This seems to me to be a lot of effort with very little benefit. There are thousands of
dances and each caller has their own approach to programming. It is rare for a dance to
be called two nights in a row. When I do see that happening I often ask other dancers
around me if they remember it - and no one ever has.
How would the next caller get access to this info? The logistics would seem difficult and
unnecessary.
I do not even keep track of what dances I have called. I start off fresh when planning a
program. If I called somewhere and they ask me back next year - no one will notice if a
couple dances are the same. It probably means they were really good ones.
I agree that a different band, etc can make the same dance feel very different and that a
lot of dances are very similar. It bothers me more when a caller programs an evening with
several dances that all feel the same.
Mac McKeeverSt Louis
On Tuesday, March 6, 2018, 8:22:25 PM CST, Winston, Alan P. via Callers
<callers(a)lists.sharedweight.net> wrote:
Oddly enough, I was just in Seattle at the end of February and had a conversation about
this with Lindsey Dono, who told me to my surprise that dancers at Lake City, at least,
will complain about getting the same dance two weeks in a row, and said that there *was* a
log kept of dances called locally.
So, Amy, I suggest checking with Lindsey and see if the effort is already under way.

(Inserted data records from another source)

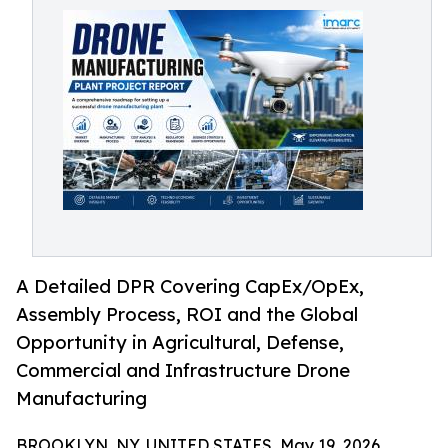
A Detailed DPR Covering CapEx/OpEx,
Assembly Process, ROI and the Global
Opportunity in Agricultural, Defense,
Commercial and Infrastructure Drone
Manufacturing
BROOKLYN, NY, UNITED STATES, May 19, 2026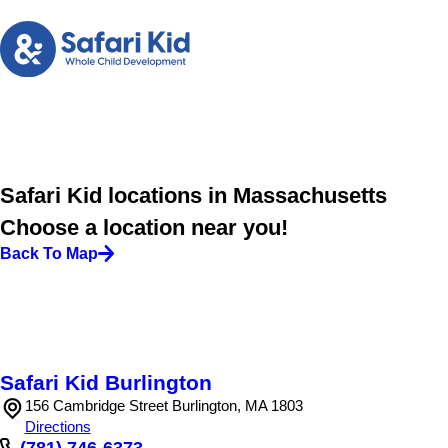
Safari Kid locations in Massachusetts
Choose a location near you!
Back To Map
Safari Kid Burlington
156 Cambridge Street Burlington, MA 1803
Directions
(781) 746-6373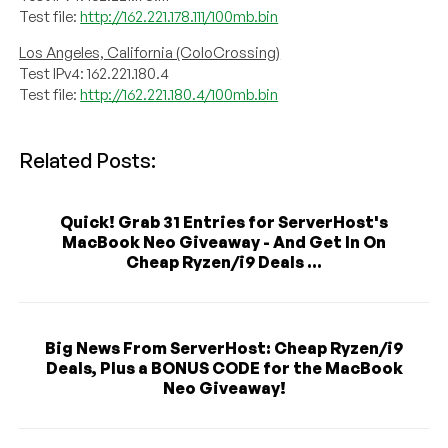
Test file:
http://162.221.178.111/100mb.bin
Los Angeles, California (ColoCrossing)
Test IPv4: 162.221.180.4
Test file:
http://162.221.180.4/100mb.bin
Related Posts:
Quick! Grab 31 Entries for ServerHost's
MacBook Neo Giveaway - And Get In On
Cheap Ryzen/i9 Deals ...
Big News From ServerHost: Cheap Ryzen/i9
Deals, Plus a BONUS CODE for the MacBook
Neo Giveaway!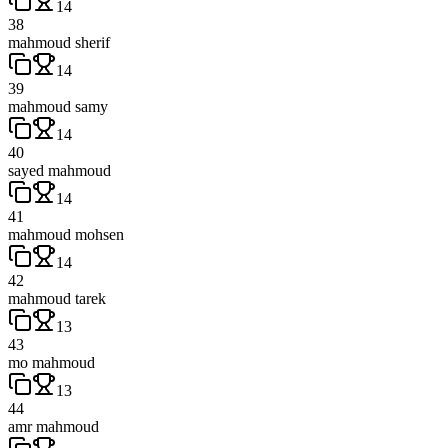
14
38
mahmoud sherif
14
39
mahmoud samy
14
40
sayed mahmoud
14
41
mahmoud mohsen
14
42
mahmoud tarek
13
43
mo mahmoud
13
44
amr mahmoud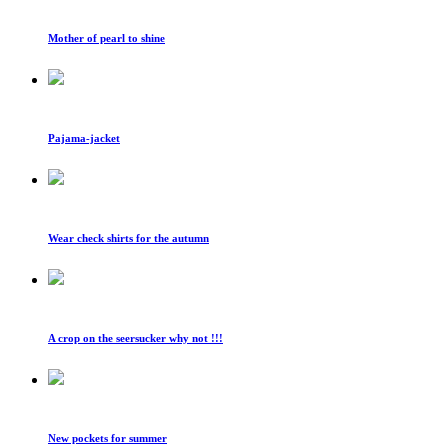
Mother of pearl to shine
Pajama-jacket
Wear check shirts for the autumn
A crop on the seersucker why not !!!
New pockets for summer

In the SF Bay Area, I think our dance populations kinda slop around, so that while a core
of people may go to the central Bay Area dances (SF, Berkeley, Palo Alto), East Bay people
may also go to North Bay dances (San Rafael, Petaluma) and North Bay people may go to
Berkeley or SF but not usually Palo Alto, while Monterey Bay people (Monterey, Santa Cruz)
go to those dances and some come up to Palo Alto, and some South Bay people (Palo Alto,
San Jose, etc) go to Santa Cruz or Monterey. The result is that every dancer does the
dances that are called at the dances they happen to go to, it would be a huge coordinating
effort to keep all the dances at different dance series with somewhat-overlapping
attendance separate, and nobody but callers seems to care anyway.
For me personally, different band, different tune set pretty much equals different dance
even with the same figures - but also dances that are 3/4 the same figures as other dances
feel like the same dances anyway.
-- Alan
On 3/6/2018 6:07 PM, Amy Wimmer via Callers wrote:
Huh! I never thought of that for the dance we run. I keep a file of each gig and the
dances I called at each. I also write on each dance card the date and location of each
time I've called it, so I don't repeat myself too often.
There's a record of contra dances called at Northwest Folklife Festival. I don't
know how far back it goes.
I'll talk to my fellow organizers about starting this at Emerald City Contra Dance.
-Amy
On Tue, Mar 6, 2018, 5:42 PM Kalia Kliban via Callers
<callers(a)lists.sharedweight.net> wrote:
Dance logs, a cumulative record for a series of which dances have been
called on any given evening, are very common in the English dance
community but vanishingly rare in the contra community. Why is that?
They're really helpful for incoming callers, and it's probably nice for
the dancers not to keep getting the same dances week after week.
I've only ever known of one contra series that kept a log, and it's
probably because I suggested it when they started out (the Queer Contra
series in Oakland, CA). Are there any contra organizers out there who
maintain a dance log? Those of you who do, how do you get the dance
lists from the callers? The Oakland series had a little book on the
stage and the callers would write their programs down as they went or at
the end of the night.
Part of it comes down to record-keeping on the part of the callers. I
keep a personal log of all the dances I've called so I can avoid
repeating myself when I return to a given venue. That makes it easy for
me to produce a set list after the fact if an organizer wants to fill in
a gap in the log. Fellow contra callers, do you all keep records of
what you call, and if you don't, how do you avoid repeating yourself or
remember what worked well (or not) the last time you called at a
particular place?
If you work with something like Caller's Companion, do you update the
program list with what you actually danced as opposed to what you
programmed?
Just curious about other people's process on this.